Finding beauty in the punk movement

On Nov. 20, 1980, Ari Up, the 18-year-old lead singer of the influential punk band the Slits curled up on the scuzzy AstroTurf that bordered the pool of the now-gone Tropicana Motel on Santa Monica Boulevard, her skirt clumped above her knees and a large dog with its paw over her wrist.

Photographer Ann Summa, then in her late 20s, snapped a photo of the moment with her clunky Nikon camera. Suddenly Up opened her eyes, looked at Summa — a dedicated punk rock fan who had been faithfully documenting the scene — and told her where to go, in terms both certain and unpublishable.

“I remember feeling really crushed,” says Summa of that moment, which is part of a photo exhibit called “The Beautiful and the Damned” that opens Thursday at Bergamot Station’s Track 16 Gallery. “I left, I said ‘OK, bye.’ But in retrospect I realize I didn’t take it that seriously. I wasn’t hanging out and smoking dope with people, I was documenting it.”

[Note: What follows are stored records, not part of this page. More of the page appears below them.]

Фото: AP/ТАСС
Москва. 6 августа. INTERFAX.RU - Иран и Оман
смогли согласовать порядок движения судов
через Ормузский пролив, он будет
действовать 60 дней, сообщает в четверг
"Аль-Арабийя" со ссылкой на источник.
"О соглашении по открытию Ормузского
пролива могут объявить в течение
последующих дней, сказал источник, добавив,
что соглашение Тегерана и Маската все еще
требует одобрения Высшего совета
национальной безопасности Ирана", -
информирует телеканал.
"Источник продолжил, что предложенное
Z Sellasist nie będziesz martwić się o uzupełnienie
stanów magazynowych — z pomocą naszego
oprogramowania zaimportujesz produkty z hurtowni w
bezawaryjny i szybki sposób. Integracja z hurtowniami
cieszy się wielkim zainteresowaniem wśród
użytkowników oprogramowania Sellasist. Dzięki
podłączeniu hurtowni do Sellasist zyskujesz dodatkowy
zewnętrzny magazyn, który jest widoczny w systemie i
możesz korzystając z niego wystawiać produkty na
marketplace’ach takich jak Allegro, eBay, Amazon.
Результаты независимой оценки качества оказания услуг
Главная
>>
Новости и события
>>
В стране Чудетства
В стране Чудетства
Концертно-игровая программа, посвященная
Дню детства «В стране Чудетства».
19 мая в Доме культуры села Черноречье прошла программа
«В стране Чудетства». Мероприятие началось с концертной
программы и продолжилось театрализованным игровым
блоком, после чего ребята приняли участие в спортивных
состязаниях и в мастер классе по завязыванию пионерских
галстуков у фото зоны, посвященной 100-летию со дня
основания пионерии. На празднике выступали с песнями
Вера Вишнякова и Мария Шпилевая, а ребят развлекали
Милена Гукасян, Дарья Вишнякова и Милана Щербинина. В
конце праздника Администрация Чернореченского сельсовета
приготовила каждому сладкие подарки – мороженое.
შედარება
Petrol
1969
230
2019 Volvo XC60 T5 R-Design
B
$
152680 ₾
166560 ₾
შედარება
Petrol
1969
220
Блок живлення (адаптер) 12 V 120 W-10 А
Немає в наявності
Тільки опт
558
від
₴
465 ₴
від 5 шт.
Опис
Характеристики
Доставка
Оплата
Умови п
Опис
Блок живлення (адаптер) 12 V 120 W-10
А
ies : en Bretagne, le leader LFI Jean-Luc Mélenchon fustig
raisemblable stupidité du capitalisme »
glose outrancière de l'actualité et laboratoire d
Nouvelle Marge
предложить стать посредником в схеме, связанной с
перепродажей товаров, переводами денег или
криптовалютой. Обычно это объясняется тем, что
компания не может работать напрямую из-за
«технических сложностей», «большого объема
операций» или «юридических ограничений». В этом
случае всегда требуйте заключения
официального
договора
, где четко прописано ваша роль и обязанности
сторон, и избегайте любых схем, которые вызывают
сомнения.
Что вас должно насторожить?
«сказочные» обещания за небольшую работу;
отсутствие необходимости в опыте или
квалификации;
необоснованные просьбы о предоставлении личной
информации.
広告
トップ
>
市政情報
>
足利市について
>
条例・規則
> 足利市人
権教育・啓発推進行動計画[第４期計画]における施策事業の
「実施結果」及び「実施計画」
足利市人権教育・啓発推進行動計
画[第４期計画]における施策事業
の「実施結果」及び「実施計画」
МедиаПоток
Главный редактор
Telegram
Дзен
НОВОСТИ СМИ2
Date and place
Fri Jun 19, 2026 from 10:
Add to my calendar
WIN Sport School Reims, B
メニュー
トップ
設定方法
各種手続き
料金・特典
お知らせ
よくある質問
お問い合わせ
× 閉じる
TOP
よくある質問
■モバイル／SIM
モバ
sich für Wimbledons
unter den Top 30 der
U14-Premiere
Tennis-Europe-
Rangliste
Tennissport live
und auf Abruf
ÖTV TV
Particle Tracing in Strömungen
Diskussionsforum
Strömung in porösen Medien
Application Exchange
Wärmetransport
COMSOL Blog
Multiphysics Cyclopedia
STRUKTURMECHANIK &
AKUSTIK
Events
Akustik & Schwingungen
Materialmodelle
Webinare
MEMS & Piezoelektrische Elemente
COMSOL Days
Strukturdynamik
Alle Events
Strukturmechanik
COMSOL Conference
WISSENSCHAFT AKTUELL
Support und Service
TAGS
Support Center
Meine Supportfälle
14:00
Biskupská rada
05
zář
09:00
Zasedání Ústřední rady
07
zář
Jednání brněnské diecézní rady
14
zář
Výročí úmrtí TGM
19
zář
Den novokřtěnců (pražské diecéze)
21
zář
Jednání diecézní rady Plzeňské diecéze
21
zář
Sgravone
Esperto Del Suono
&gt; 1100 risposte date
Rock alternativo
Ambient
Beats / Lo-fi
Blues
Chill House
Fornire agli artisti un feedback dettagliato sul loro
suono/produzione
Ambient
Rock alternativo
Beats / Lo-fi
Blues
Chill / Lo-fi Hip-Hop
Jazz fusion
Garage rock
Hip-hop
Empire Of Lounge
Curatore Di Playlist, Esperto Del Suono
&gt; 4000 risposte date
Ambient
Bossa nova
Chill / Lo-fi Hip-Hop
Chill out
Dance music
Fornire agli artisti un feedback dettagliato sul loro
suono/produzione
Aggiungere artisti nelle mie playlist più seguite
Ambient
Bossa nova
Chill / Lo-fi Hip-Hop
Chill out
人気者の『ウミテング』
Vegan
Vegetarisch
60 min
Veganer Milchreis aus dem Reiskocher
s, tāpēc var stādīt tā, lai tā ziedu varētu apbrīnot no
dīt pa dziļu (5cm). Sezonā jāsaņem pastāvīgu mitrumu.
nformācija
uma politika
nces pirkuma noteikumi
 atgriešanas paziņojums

Curated by journalist and filmmaker Kristine McKenna, the show features more than 60 images of L.A.'s vibrant punk rock scene taken by Summa between 1978 and 1984, many of which appear in a book of the same name recently published by Foggy Notion Books and Smart Art Press.

Other simple yet telling black-and-white images in the show and book include Dinah Cancer of the pre- Goth band 45 Grave walking through Hollywood Forever Cemetery trailing a long piece of black mesh; the troubled and savage Darby Crash, lead singer of the Germs, during the band’s final performance at the Starwood, a West Hollywood club owned by the controversial Eddie Nash; Exene Cervenka of X standing on a toilet in the graffiti-ridden bathroom of the notorious club the Masque; and Lux Interior, the charismatic and wild-eyed singer of the psychobilly band the Cramps, at the Whiskey a Go Go wearing leather pants so tiny that they look as if they are melting off his scratched torso.

The images were selected by McKenna because to her, they represent the innate beauty of punk rock.

“Most punk books are really grubby,” says McKenna. “People think they have to reflect the scene so they focus on this slobby-looking weirdness. I wanted to look for the beautiful images.”

To find those McKenna sifted through hundreds of Summa’s 35 mm negatives and contact sheets, searching for a private thought reflected in a singer’s eyes; a quiet moment in the violent swing of a guitar; or a passing moment of unfiltered elation.

“For starters all young people are beautiful and all these people are in their early 20s,” she says. “The freedom of that scene is apparent in a lot of these pictures because the people often look joyful; and they gave themselves the freedom to dress.”

McKenna spent those same years writing music reviews of L.A.'s punk shows for The Times, where she initially met Summa, who worked for a year as a secretary at the paper.

In 1976 McKenna became enthralled with the untethered uprising of music and youth in the city and began writing letters to then Times’ music critic Robert Hilburn encouraging him to cover it and offering her services as a writer. He agreed and so began McKenna’s life of going to shows four or five nights a week, just like Summa.

“When the original punk scene started it was like some silent alarm went off and every weirdo in Southern California made their way to the Masque,” recalls McKenna. “Those people really cared about each other and supported each other. But those magical moments can’t last. Drugs started taking their toll and Darby Crash’s suicide in 1980 signaled the closure of that first chapter.”

“I saw people shooting up in the bathroom at the Whiskey and the Roxy. And then people started dying,” says Summa. “I feel like that’s still a part of music, but when you have a camera between you and a subject there’s this distance.”

And that distance is what gives the photos in “The Beautiful and the Damned” their eerie, resonant power. Looking at them is like peering through a looking glass into another time when music was made, however briefly, not for money or fame, but because of a deep need to be a part of something unique and autonomous.

The beauty was in the belonging. And then, in the snap of a guitar string, it was over.

“Hard-core changed everything,” says Summa of the 1980s. “The scene got more violent. I’d come home and have spit and mustard in my hair. I got hit with a bottle. I couldn’t make a living doing that.”

Summa went on to become a successful photographer, working for a variety of mainstream publications including Rolling Stone and the New York Times. She put her old negatives away and forgot about them. Then two years ago McKenna came knocking.

“Ninety percent of the images she chose I had never printed,” says Summa. “It’s such an enlightening experience to see your work through someone else’s eyes.”